The treatment landscape of advanced non-small cell lung cancer (NSCLC) patients has dramatically changed over the past 10 years, particularly thanks to the advent and development of several tyrosine kinase inhibitors (TKI) targeting oncogenic drivers. Among them, patients bearing anaplastic lymphoma kinase (ALK) translocations, which are causative of 3-5% of all advanced NSCLC, have seen dramatically improved their clinical outcomes moving life expectancy at 5 years from less than 5% to 50%. In fact, multiple ALK inhibitors (ALKi) entered in the therapeutic algorithm of ALK+ patients, multiplying their treatment opportunities. Remarkably, in the near future we could take advantage of up to different 6 molecules for the first-line approach (crizotinib, ceritinib, alectinib, brigatinib, plus ensartinib and lorlatinib). Among available ALKi, brigatinib, a second-generation (2G) inhibitor, showed notable activity in this setting, also against central nervous system (CNS) disease, and a good safety profile, supporting its approval as upfront treatment based on the ALTA-1L trial results. With a peculiar profile of enzymatic targets, brigatinib represents a valuable opportunity in the ALK targeting journey, albeit having to balance its safety profile. The abundance of therapeutic options for these patients poses nontrivial questions; in absence of direct comparisons of efficacy is not easy to define the best approach and, more compelling, the correct administration sequence in order to give the best therapeutic chances to ALK+ lung cancer patients. In such wide variety of options, we reviewed the preclinical and clinical efficacy data of brigatinib, its pharmacological and safety profile, like also actual and potential future applications in the ALK+ NSCLC scenario.
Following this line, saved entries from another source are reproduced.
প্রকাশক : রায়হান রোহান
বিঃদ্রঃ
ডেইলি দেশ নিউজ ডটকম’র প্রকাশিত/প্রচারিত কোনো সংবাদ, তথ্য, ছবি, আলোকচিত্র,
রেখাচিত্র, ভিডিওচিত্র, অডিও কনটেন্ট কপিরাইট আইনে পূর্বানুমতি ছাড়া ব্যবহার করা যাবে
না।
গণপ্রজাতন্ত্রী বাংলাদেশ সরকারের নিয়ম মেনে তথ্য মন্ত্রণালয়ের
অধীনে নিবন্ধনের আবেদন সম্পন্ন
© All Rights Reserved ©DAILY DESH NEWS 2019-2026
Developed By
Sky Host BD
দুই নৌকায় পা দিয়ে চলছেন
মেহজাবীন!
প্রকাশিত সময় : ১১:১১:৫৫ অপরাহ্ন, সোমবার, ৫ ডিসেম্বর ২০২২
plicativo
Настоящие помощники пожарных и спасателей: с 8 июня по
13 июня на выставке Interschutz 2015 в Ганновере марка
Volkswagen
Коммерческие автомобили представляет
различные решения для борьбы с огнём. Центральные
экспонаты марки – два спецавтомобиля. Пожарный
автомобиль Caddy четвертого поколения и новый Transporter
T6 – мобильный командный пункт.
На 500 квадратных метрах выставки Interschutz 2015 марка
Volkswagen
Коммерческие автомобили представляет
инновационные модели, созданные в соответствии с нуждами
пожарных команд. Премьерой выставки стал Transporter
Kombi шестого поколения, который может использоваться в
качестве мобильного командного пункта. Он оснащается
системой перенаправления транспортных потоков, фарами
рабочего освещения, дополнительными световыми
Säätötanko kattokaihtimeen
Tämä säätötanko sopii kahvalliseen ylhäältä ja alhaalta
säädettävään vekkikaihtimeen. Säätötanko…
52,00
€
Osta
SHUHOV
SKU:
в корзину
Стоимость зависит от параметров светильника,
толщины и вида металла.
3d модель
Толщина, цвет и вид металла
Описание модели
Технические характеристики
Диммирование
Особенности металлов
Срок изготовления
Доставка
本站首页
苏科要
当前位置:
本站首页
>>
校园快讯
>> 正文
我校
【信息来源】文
Through a spurious exercise of an indirect comparison with other available 2G ALKi, we tent to summarize the required knowledge to properly choose the best drug at the right time. Furthermore, we reviewed available data on molecular resistance mechanisms and putative therapeutic applications in other contexts, such as ROS1+ NSCLC patients or EGFR+ ones progressing to osimertinib.